Hairbrained
I really hate it when I get sucked into those teasers on the Hotmail homepage. Today, Women: is his gray hair sexy? Grabbed my eye and I clicked before I noticed the his part. Fuck that. I won’t stand for old looking men to be sexy until old looking women are accepted (just like no fat dudes should be tolerated by decent women). Of course, the story is illustrated using a couple with a “silver fox” and a blonde wife. While I’m at it, I also hate old men having babies. You waited until you were 50+ to settle down? Well, too bad, now you’re childless. (Oddly, Anthony Bourdain fits both of these profiles and I generally find him entertaining. I guess there are exceptions to every pet peeve.)

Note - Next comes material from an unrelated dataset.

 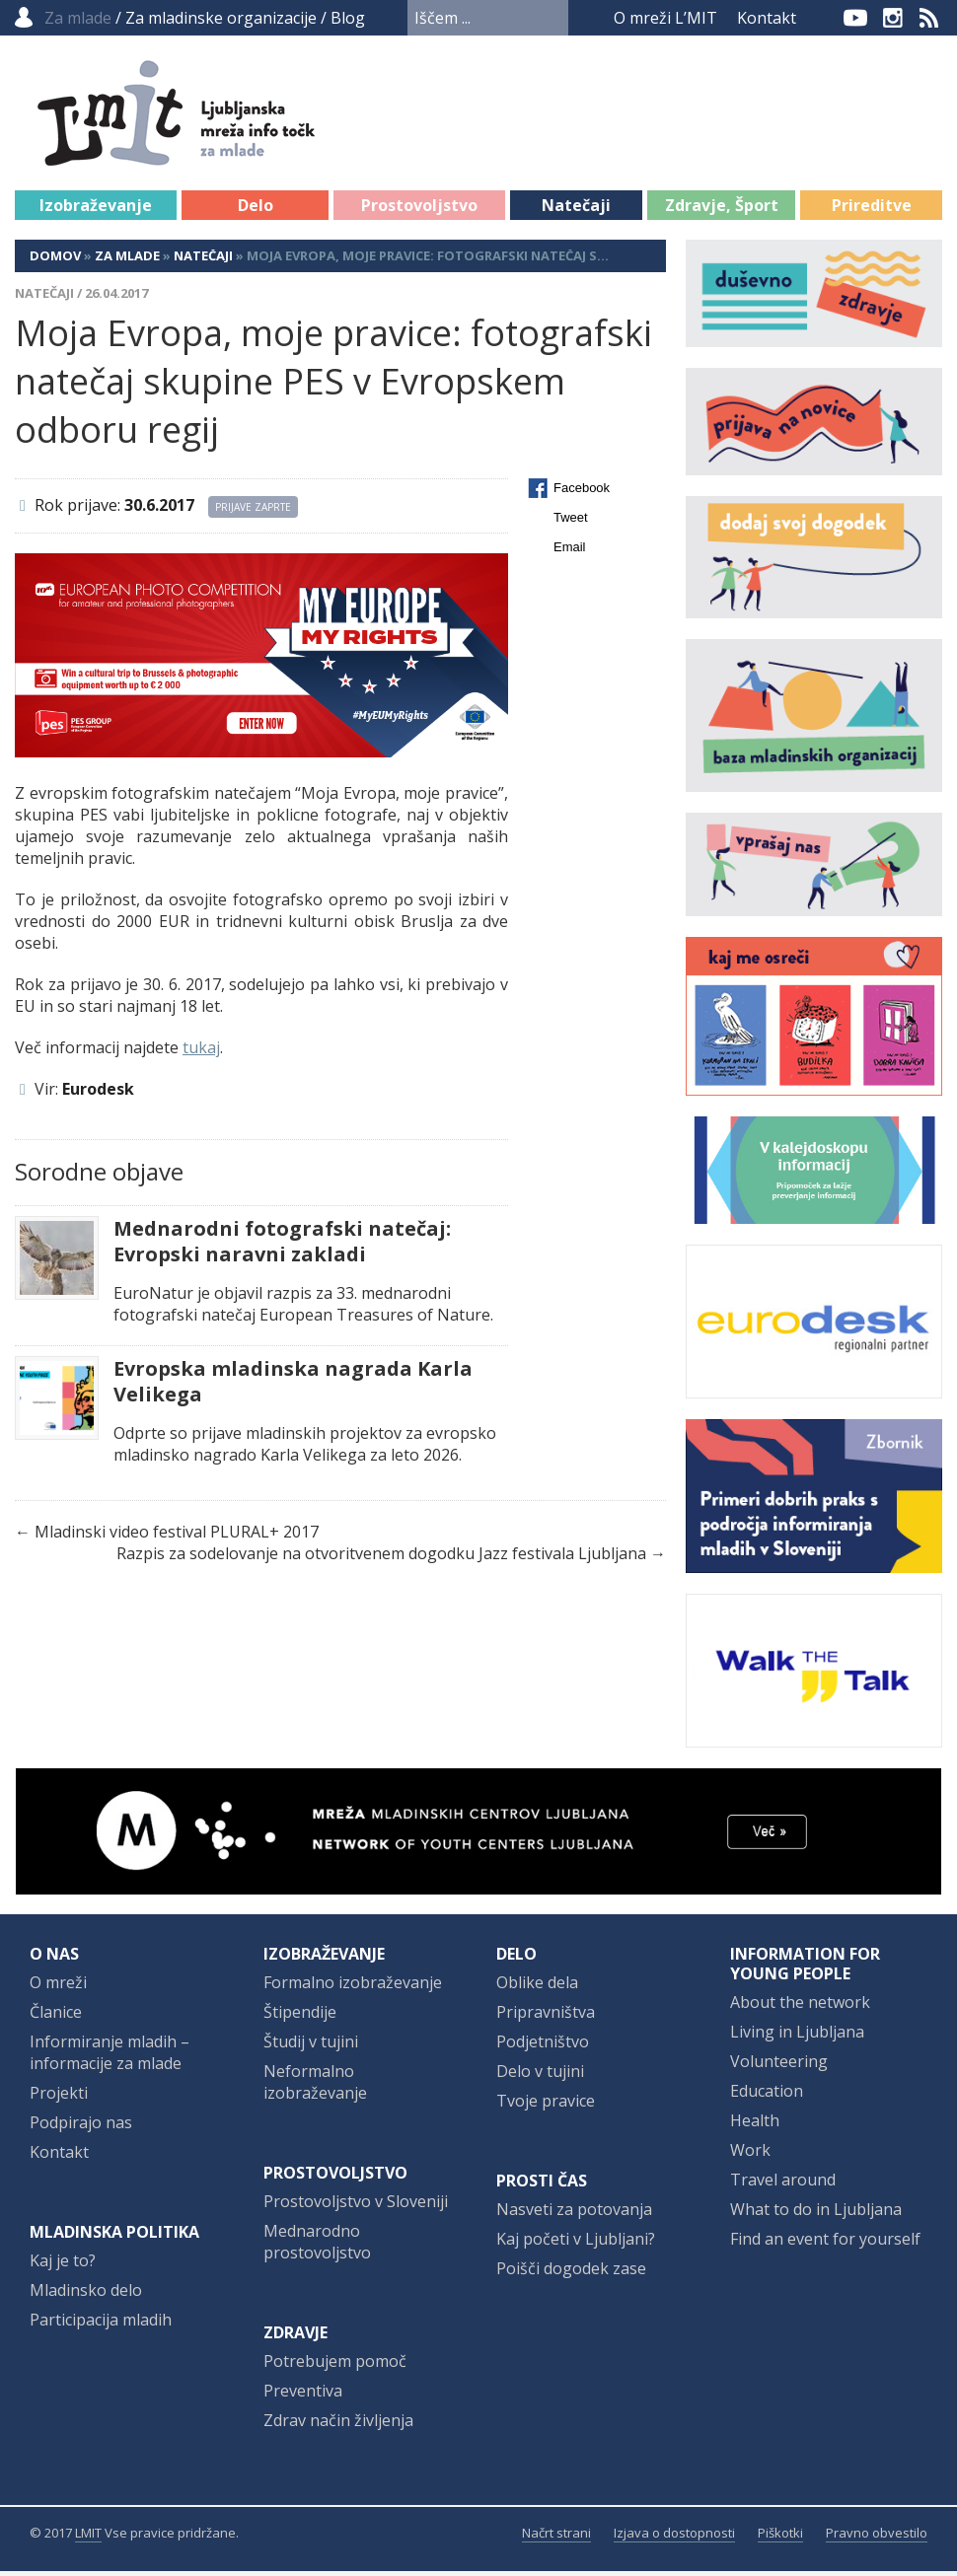 I want to click on Razpis za sodelovanje na otvoritvenem dogodku Jazz festivala Ljubljana, so click(x=381, y=1558).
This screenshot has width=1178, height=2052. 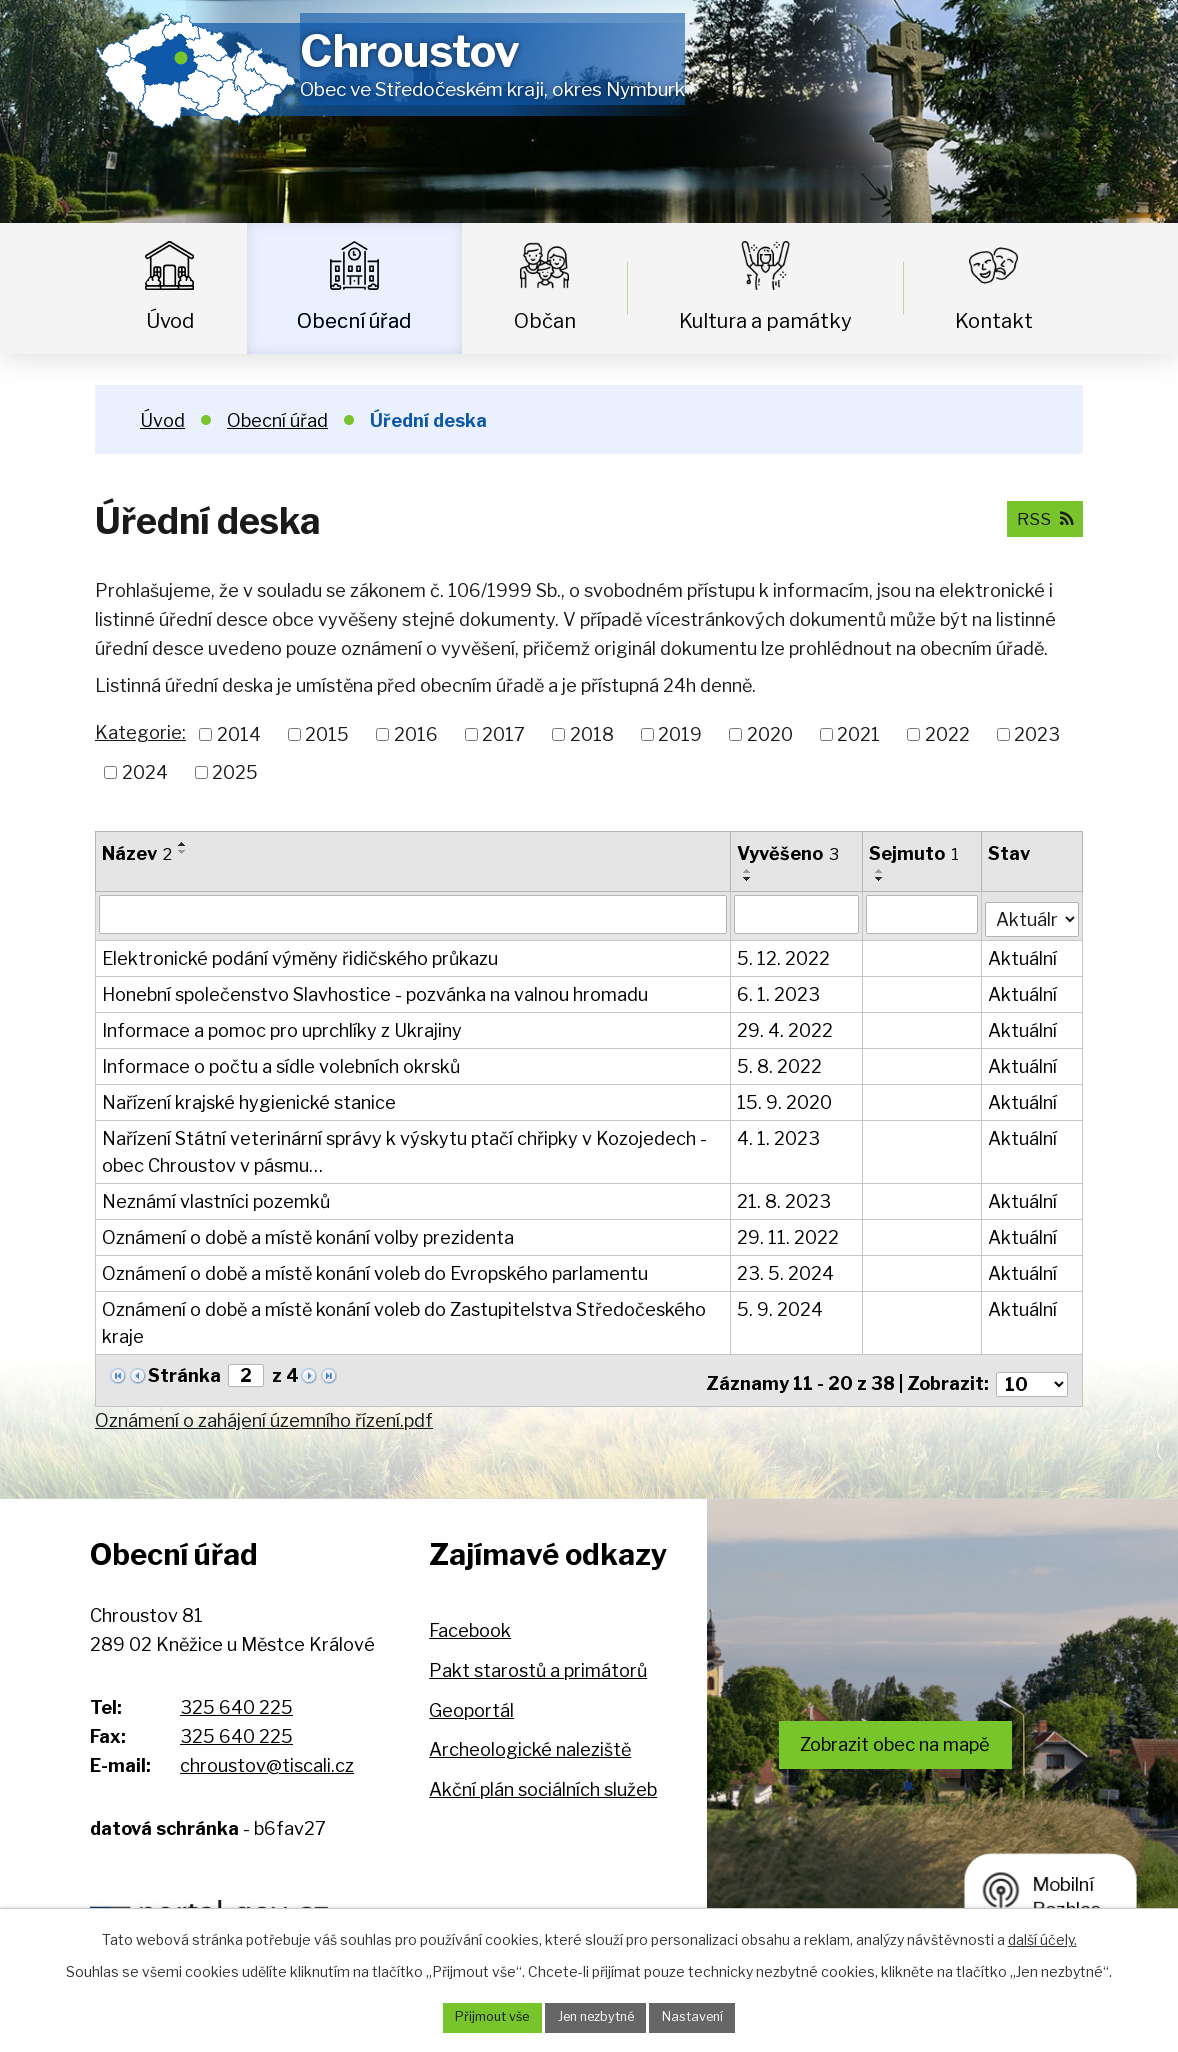 What do you see at coordinates (282, 1026) in the screenshot?
I see `Informace a pomoc pro uprchlíky z Ukrajiny` at bounding box center [282, 1026].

So, it turns out I have to color my gray before Monday, as per my half-baked resolutions. Against my better judgment I applied to one of those blind write for us ads off Craigslist last month and it turned out to be a legit publication. While trying to not-so-successfully digitally capture the 40% premature (I think premature—I don’t know anyone near my age with even a few white strands except my sister) gray stripes popping up all over my head, I managed to take one of the most disgusting borderline obscene photos ever (I've made the thumbnail tiny because it's so gross). Who knew that innocent unbrushed hair and scalp could look so gruesome?